What you are asked to do:
Beginning at the line that contains "для осіб з інвалідністю, поранених" and finishing at the line that contains "Nous allons régulièrement", output the data below exactly. Include both end lines and no pictures.

Supplied entries:

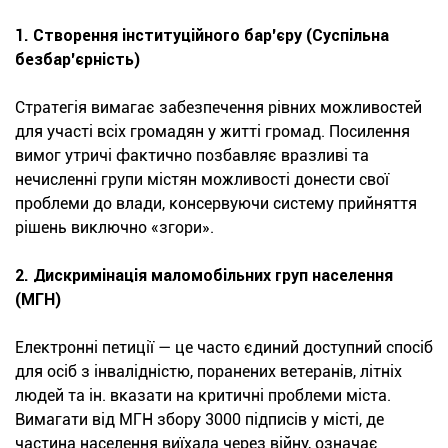
1. Створення інституційного бар'єру (Суспільна
безбар'єрність)
Стратегія вимагає забезпечення рівних можливостей
для участі всіх громадян у житті громад. Посилення
вимог утричі фактично позбавляє вразливі та
нечисленні групи містян можливості донести свої
проблеми до влади, консервуючи систему прийняття
рішень виключно «згори».
2. Дискримінація маломобільних груп населення
(МГН)
Електронні петиції — це часто єдиний доступний спосіб
для осіб з інвалідністю, поранених ветеранів, літніх
людей та ін. вказати на критичні проблеми міста.
Вимагати від МГН збору 3000 підписів у місті, де
частина населення виїхала через війну, означає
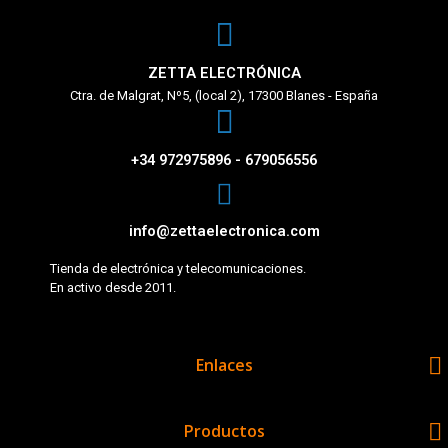
ZETTA ELECTRÓNICA
Ctra. de Malgrat, Nº5, (local 2), 17300 Blanes - España
+34 972975896 - 679056556
info@zettaelectronica.com
Tienda de electrónica y telecomunicaciones.
En activo desde 2011.

Enlaces

Productos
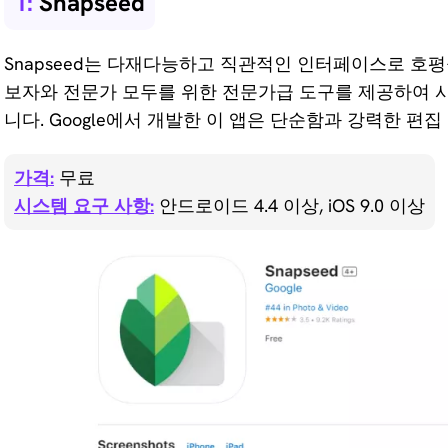
1:
Snapseed
이미지 AI 업
스케일링
Snapseed는 다재다능하고 직관적인 인터페이스로 호평
보자와 전문가 모두를 위한 전문가급 도구를 제공하여 
니다. Google에서 개발한 이 앱은 단순함과 강력한 편
가격:
무료
시스템 요구 사항:
안드로이드 4.4 이상, iOS 9.0 이상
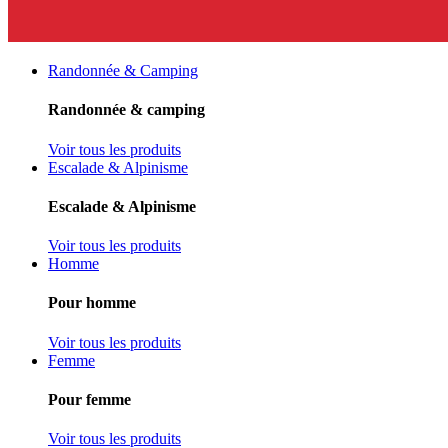
Randonnée & Camping
Randonnée & camping
Voir tous les produits
Escalade & Alpinisme
Escalade & Alpinisme
Voir tous les produits
Homme
Pour homme
Voir tous les produits
Femme
Pour femme
Voir tous les produits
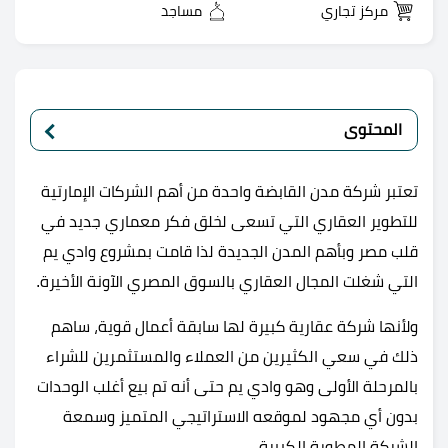
مركز تجاري
مساجد
المحتوى
تعتبر شركة مدن القابضة واحدة من أهم الشركات الإمارتية
للتطوير العقاري التي تسعى لخلق فكر معماري جديد في
قلب مصر وبأهم المدن الجديدة لذا قامت بمشروع وادي يم
التي شغلت المجال العقاري بالسوق المصري الآونة الأخيرة.
ولأنها شركة عقارية كبيرة لها سابقة أعمال قوية، ساهم
ذلك في سعي الكثيرين من العملاء والمستثمرين للشراء
بالمرحلة الأولى وهو وادي يم حتى أنه تم بيع أغلب الوحدات
بدون أي مجهود لموقعه الاستراتيجي المتميز وسمعة
الشركة المطورة الكبيرة.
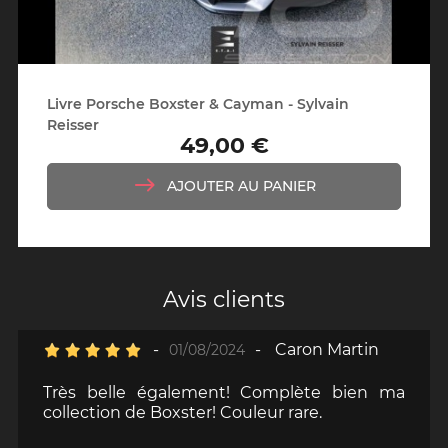
Livre Porsche Boxster & Cayman - Sylvain
Reisser
49,00 €
Prix
AJOUTER AU PANIER
Avis clients
-
-
Caron Martin
01/08/2024
Très belle également! Complète bien ma
collection de Boxster! Couleur rare.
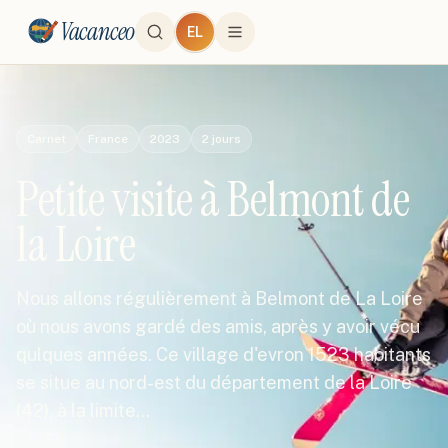
Vacanceo
EL
Carnet
France
2023
2
jours
Petite visite à Belmont de
la Loire
Nous allons régulièrement à Belmont de La Loire
où nous avons gardé des amis, après y avoir vécu
qulques années. Ce village d'evron 1523 habitants
se situe au nord-est du département de la Loire
(42), à la limite…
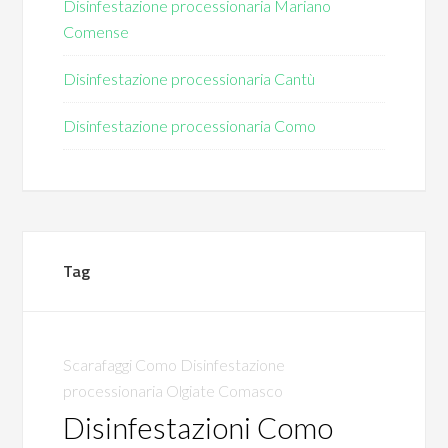
Disinfestazione processionaria Mariano
Comense
Disinfestazione processionaria Cantù
Disinfestazione processionaria Como
Tag
Scarafaggi Como
Disinfestazione
processionaria Olgiate Comasco
Disinfestazioni Como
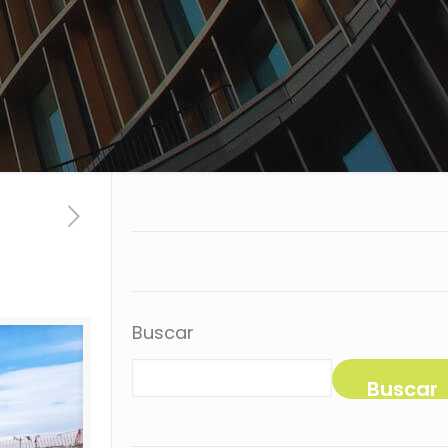
Buscar
Buscar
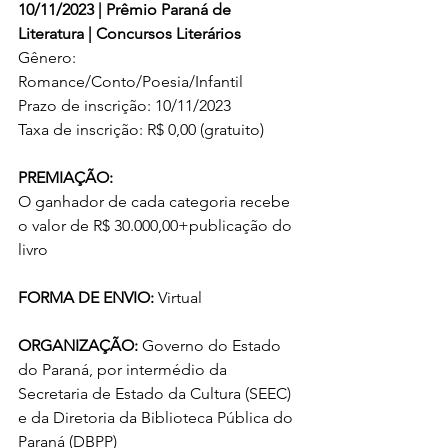
10/11/2023 | Prêmio Paraná de 
Literatura |
 Concursos Literários
Gênero: 
Romance/Conto/Poesia/Infantil
Prazo de inscrição: 10/11/2023
Taxa de inscrição: R$ 0,00 (gratuito)
PREMIAÇÃO: 
O ganhador de cada categoria recebe 
o valor de R$ 30.000,00+publicação do 
livro
FORMA DE ENVIO: 
Virtual
ORGANIZAÇÃO: 
Governo do Estado 
do Paraná, por intermédio da 
Secretaria de Estado da Cultura (SEEC) 
e da Diretoria da Biblioteca Pública do 
Paraná (DBPP)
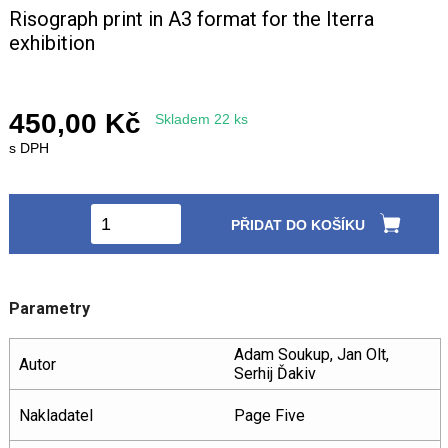
Risograph print in A3 format for the Iterra
exhibition
+420 771 147 600
info@pagefive.com
450,00 Kč
Skladem 22 ks
s DPH
Přihlásit se
PŘIDAT DO KOŠÍKU
Parametry
Adam Soukup, Jan Olt,
Autor
Serhij Ďakiv
Nakladatel
Page Five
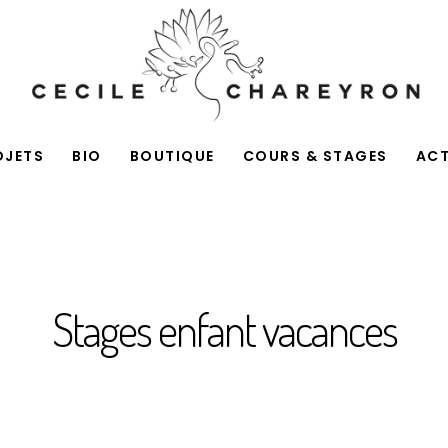
OJETS
BIO
BOUTIQUE
COURS & STAGES
AC
Stages enfant vacances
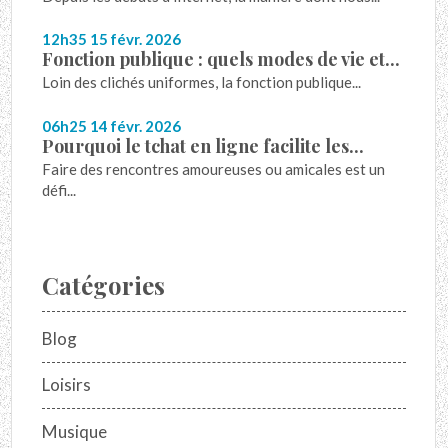
12h35
15
févr. 2026
Fonction publique : quels modes de vie et...
Loin des clichés uniformes, la fonction publique...
06h25
14
févr. 2026
Pourquoi le tchat en ligne facilite les...
Faire des rencontres amoureuses ou amicales est un
défi...
Catégories
Blog
Loisirs
Musique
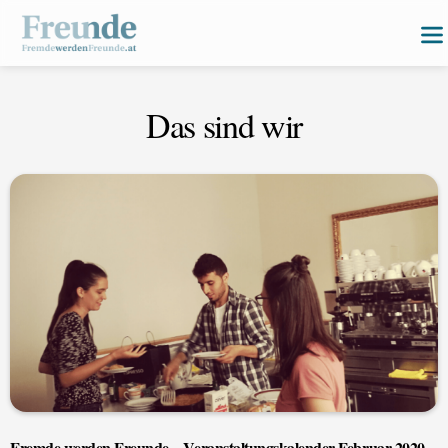
Das sind wir
Fremde werden Freunde – Veranstaltungskalender Februar 2020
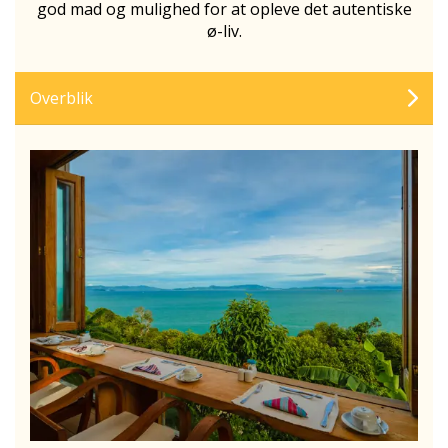
god mad og mulighed for at opleve det autentiske
ø-liv.
Overblik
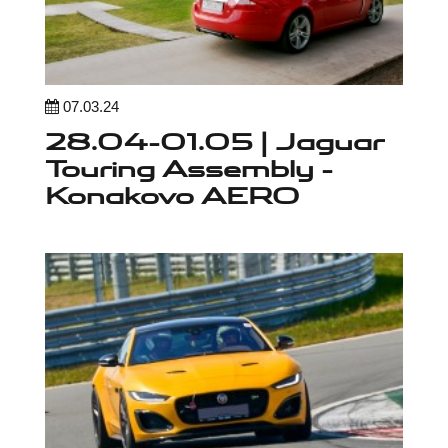
07.03.24
28.04-01.05 | Jaguar
Touring Assembly -
Konakovo AERO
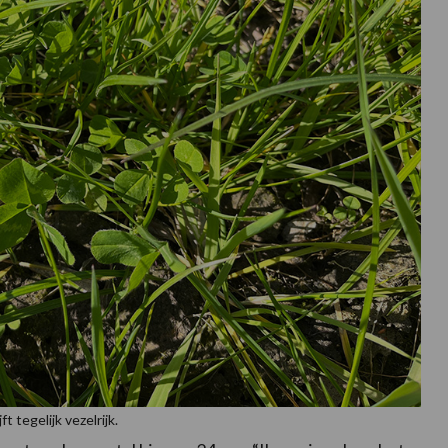
 tegelijk vezelrijk.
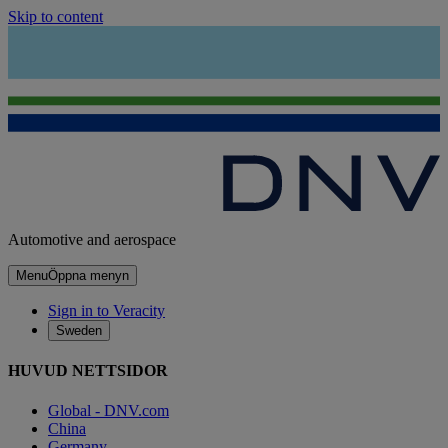
Skip to content
Automotive and aerospace
Menu
Öppna menyn
Sign in to Veracity
Sweden
HUVUD NETTSIDOR
Global - DNV.com
China
Germany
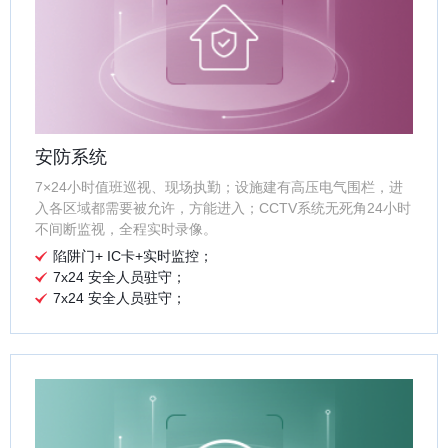
安防系统
7×24小时值班巡视、现场执勤；设施建有高压电气围栏，进
入各区域都需要被允许，方能进入；CCTV系统无死角24小时
不间断监视，全程实时录像。
陷阱门+ IC卡+实时监控；
7x24 安全人员驻守；
7x24 安全人员驻守；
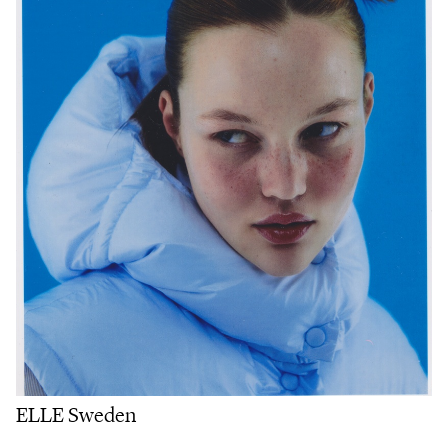
ELLE Sweden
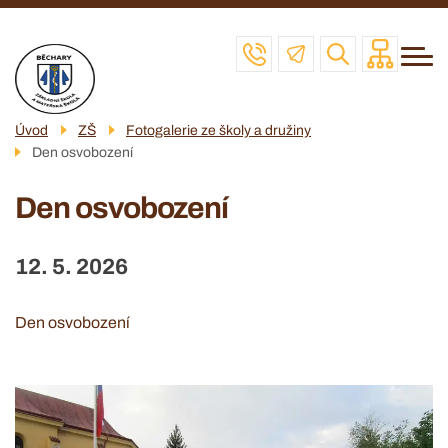
Menu
Přejít
ZŠ
navigace
k
MŠ
hlavnímu
obsahu
ŠD
Úvod
ZŠ
Fotogalerie ze školy a družiny
ŠJ
Den osvobození
VČELAŘSKÝ KROUŽEK
Den osvobození
POVINNÉ INFO
12. 5. 2026
KONTAKT
Den osvobození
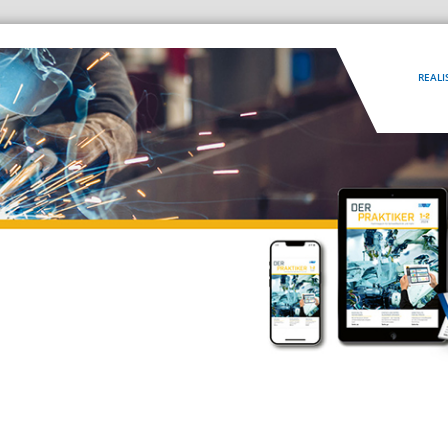
REALI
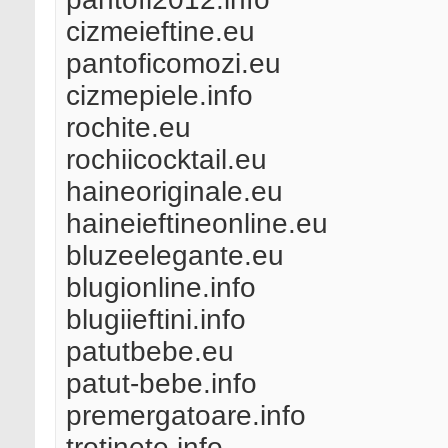
cizmeieftine.eu
pantoficomozi.eu
cizmepiele.info
rochite.eu
rochiicocktail.eu
haineoriginale.eu
haineieftineonline.eu
bluzeelegante.eu
blugionline.info
blugiieftini.info
patutbebe.eu
patut-bebe.info
premergatoare.info
trotinete.info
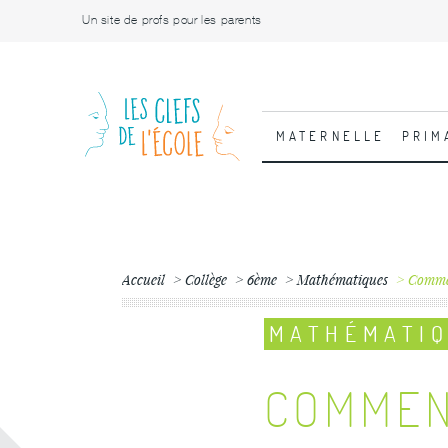
Un site de profs pour les parents
MATERNELLE
PRIM
Accueil
Collège
6ème
Mathématiques
Commen
MATHÉMATI
COMMEN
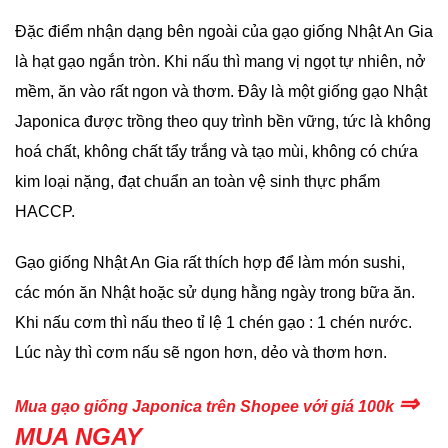
Đặc điểm nhận dạng bên ngoài của gạo giống Nhật An Gia
là hạt gạo ngắn tròn. Khi nấu thì mang vị ngọt tự nhiên, nở
mềm, ăn vào rất ngon và thơm. Đây là một giống gạo Nhật
Japonica được trồng theo quy trình bền vững, tức là không
hoá chất, không chất tẩy trắng và tạo mùi, không có chứa
kim loại nặng, đạt chuẩn an toàn vệ sinh thực phẩm
HACCP.
Gạo giống Nhật An Gia rất thích hợp để làm món sushi,
các món ăn Nhật hoặc sử dụng hằng ngày trong bữa ăn.
Khi nấu cơm thì nấu theo tỉ lệ 1 chén gạo : 1 chén nước.
Lúc này thì cơm nấu sẽ ngon hơn, dẻo và thơm hơn.
⇒
Mua gạo giống Japonica trên Shopee với giá 100k
MUA NGAY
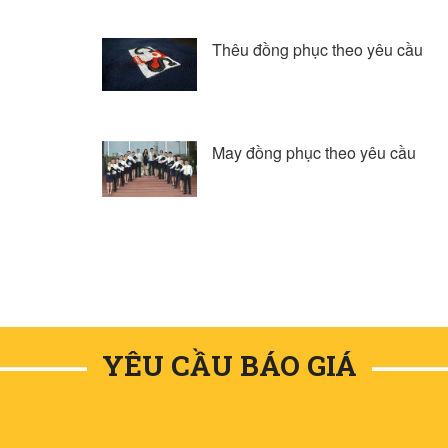
Thêu đồng phục theo yêu cầu
May đồng phục theo yêu cầu
YÊU CẦU BÁO GIÁ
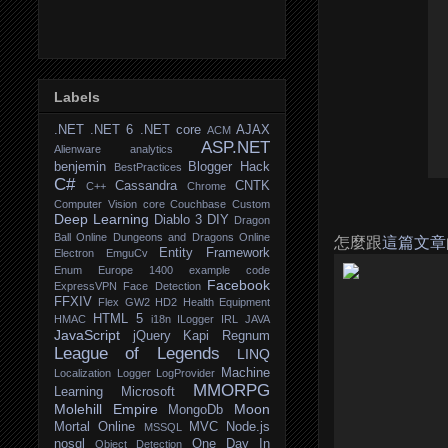
Labels
.NET
.NET 6
.NET core
AJAX
ACM
ASP.NET
Alienware
analytics
benjemin
Blogger Hack
BestPractices
C#
Cassandra
CNTK
C++
Chrome
Computer Vision
core
Couchbase
Custom
Deep Learning
Diablo 3
DIY
Dragon
Ball Online
Dungeons and Dragons Online
怎麼跟
這篇文章
Entity Framework
Electron
EmguCv
Enum
Europe 1400
example code
Facebook
ExpressVPN
Face Detection
FFXIV
Flex
GW2
HD2
Health Equipment
HTML 5
HMAC
i18n
ILogger
IRL
JAVA
JavaScript
jQuery
Kapi Regnum
League of Legends
LINQ
Machine
Localization
Logger
LogProvider
MMORPG
Learning
Microsoft
Molehill Empire
Moon
MongoDb
Mortal Online
MVC
Node.js
MSSQL
nosql
One Day In
Object Detection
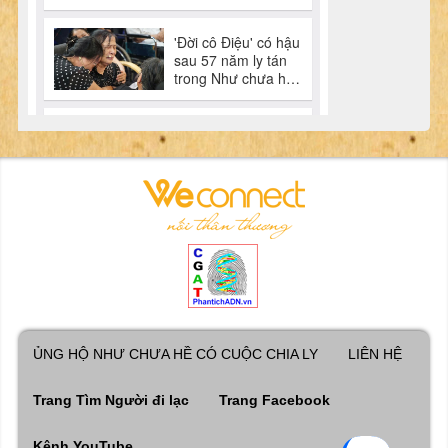
ỦNG HỘ NHƯ CHƯA HỀ CÓ CUỘC CHIA LY
LIÊN HỆ
Trang Tìm Người đi lạc
Trang Facebook
Kênh YouTube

Problem solution:
для осіб з інвалідністю, поранених ветеранів, літніх
людей та ін. вказати на критичні проблеми міста.
Вимагати від МГН збору 3000 підписів у місті, де
частина населення виїхала через війну, означає
ZETTA ELECTRÓNICA
Ctra. de Malgrat, Nº5, (local 2), 17300 Blanes - España
+34 972975896 - 679056556
info@zettaelectronica.com
Tienda de electrónica y telecomunicaciones.
En activo desde 2011.

Enlaces

Productos
1:
Snapseed
이미지 AI 업
스케일링
Snapseed는 다재다능하고 직관적인 인터페이스로 호평
보자와 전문가 모두를 위한 전문가급 도구를 제공하여 
니다. Google에서 개발한 이 앱은 단순함과 강력한 편
가격:
무료
시스템 요구 사항:
안드로이드 4.4 이상, iOS 9.0 이상
Randonnée & Camping
Randonnée & camping
Voir tous les produits
Escalade & Alpinisme
Escalade & Alpinisme
Voir tous les produits
Homme
Pour homme
Voir tous les produits
Femme
Pour femme
Voir tous les produits
مركز تجاري
مساجد
المحتوى
تعتبر شركة مدن القابضة واحدة من أهم الشركات الإمارتية
للتطوير العقاري التي تسعى لخلق فكر معماري جديد في
قلب مصر وبأهم المدن الجديدة لذا قامت بمشروع وادي يم
التي شغلت المجال العقاري بالسوق المصري الآونة الأخيرة.
ولأنها شركة عقارية كبيرة لها سابقة أعمال قوية، ساهم
ذلك في سعي الكثيرين من العملاء والمستثمرين للشراء
بالمرحلة الأولى وهو وادي يم حتى أنه تم بيع أغلب الوحدات
بدون أي مجهود لموقعه الاستراتيجي المتميز وسمعة
الشركة المطورة الكبيرة.
Livre Porsche Boxster & Cayman - Sylvain
Reisser
49,00 €
Prix
AJOUTER AU PANIER
Avis clients
-
-
Caron Martin
01/08/2024
Très belle également! Complète bien ma
collection de Boxster! Couleur rare.
Vacanceo
EL
Carnet
France
2023
2
jours
Petite visite à Belmont de
la Loire
Nous allons régulièrement à Belmont de La Loire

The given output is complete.